While Jamie ordered, Genevieve risked looking at Penelope. Big mistake. Penelope looked ready to devour her whole, and there was no way in hell Genevieve was going back to the office after this lunch.
“Genevieve, how was your trip to Michigan?”
Damn, she’d forgotten that her team for Amelia’s case was meeting that afternoon to discuss the expert witness—a meeting she herself had scheduled and that she couldn’t in good conscience postpone.
“Uh, good. It was good. Actually, can I ask your opinion about this potential expert witness?”
She explained her concerns about having Dr. Carson testify, and for most of their lunch they debated the pros and cons of using a cosmetic surgeon
“Jamie, what’s new at HRC?” Penelope asked.
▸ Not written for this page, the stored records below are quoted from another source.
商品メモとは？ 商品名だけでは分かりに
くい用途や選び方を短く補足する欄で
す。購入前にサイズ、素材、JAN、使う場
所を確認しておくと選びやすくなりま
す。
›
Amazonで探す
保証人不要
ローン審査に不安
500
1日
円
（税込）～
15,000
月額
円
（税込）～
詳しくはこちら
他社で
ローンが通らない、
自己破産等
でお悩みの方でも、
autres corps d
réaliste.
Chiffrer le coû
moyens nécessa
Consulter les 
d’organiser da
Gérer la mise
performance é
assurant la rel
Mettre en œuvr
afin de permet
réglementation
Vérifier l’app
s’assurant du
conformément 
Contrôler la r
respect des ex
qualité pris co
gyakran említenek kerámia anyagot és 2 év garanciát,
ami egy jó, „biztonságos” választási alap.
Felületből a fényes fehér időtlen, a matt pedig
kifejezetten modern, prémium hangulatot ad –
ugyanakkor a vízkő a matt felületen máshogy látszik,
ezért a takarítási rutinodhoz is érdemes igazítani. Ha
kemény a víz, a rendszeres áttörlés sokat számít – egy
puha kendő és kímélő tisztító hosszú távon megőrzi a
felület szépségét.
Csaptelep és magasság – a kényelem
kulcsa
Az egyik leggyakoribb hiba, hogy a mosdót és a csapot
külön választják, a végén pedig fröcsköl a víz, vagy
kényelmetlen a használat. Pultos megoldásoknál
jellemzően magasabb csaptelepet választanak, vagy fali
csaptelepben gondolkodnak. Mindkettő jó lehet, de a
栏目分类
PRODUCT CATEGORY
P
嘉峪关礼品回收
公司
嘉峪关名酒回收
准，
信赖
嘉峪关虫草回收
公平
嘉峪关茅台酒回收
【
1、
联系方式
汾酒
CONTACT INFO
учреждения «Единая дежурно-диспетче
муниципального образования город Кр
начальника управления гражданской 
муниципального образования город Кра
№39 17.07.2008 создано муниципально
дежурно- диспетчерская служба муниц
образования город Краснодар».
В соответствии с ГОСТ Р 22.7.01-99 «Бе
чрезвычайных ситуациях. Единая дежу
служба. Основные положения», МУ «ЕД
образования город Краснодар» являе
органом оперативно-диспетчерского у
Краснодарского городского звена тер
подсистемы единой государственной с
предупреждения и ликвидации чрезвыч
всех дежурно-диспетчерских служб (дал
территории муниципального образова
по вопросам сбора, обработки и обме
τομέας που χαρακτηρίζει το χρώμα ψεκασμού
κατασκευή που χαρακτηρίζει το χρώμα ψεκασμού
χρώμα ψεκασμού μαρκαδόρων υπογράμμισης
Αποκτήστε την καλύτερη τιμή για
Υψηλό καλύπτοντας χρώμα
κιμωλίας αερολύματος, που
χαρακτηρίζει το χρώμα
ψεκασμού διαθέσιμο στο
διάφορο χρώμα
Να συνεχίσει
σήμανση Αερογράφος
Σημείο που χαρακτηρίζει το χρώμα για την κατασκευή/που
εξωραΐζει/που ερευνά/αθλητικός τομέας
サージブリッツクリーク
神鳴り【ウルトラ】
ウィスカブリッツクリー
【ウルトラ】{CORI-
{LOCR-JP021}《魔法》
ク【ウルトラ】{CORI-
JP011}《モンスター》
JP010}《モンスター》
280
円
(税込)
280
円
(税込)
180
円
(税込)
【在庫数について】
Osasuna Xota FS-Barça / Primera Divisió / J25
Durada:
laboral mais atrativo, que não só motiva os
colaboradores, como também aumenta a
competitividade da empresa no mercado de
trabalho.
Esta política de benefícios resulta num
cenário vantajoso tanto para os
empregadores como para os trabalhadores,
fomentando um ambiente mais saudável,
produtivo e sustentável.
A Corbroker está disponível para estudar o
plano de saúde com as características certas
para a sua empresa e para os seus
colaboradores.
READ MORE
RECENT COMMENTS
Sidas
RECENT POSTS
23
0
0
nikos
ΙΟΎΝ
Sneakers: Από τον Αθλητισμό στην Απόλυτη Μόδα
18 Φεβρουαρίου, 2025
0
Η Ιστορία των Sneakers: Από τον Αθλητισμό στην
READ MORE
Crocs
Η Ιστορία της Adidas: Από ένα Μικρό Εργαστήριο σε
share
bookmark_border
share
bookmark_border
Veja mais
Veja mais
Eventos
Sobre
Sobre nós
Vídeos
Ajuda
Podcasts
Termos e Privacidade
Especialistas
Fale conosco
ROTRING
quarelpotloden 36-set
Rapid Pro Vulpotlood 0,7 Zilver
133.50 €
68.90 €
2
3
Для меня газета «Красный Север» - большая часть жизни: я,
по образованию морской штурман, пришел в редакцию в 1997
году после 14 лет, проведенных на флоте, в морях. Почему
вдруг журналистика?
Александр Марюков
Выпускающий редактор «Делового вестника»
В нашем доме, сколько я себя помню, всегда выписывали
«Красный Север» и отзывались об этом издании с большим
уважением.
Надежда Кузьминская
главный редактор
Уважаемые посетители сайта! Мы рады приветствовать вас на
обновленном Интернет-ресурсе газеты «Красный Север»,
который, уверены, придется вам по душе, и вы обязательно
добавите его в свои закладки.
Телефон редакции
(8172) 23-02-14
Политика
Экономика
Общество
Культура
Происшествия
“Well, I wanted to run something by you two, actually. It’s been a few years since anyone in Congress has introduced a ban on workplace discrimination for LGBTQ employees. I think it might be time to try again, and if we work together, maybe we’ll stand a better chance of getting something passed.”
“That’s what I love about you, Jamie,” Genevieve said. “You’re optimistic to the point of foolishness. There’s no way in hell this Congress passes a non-discrimination bill this year. Maybe after the next election, if Democrats can regain control of the House. But the Senate isn’t budging.”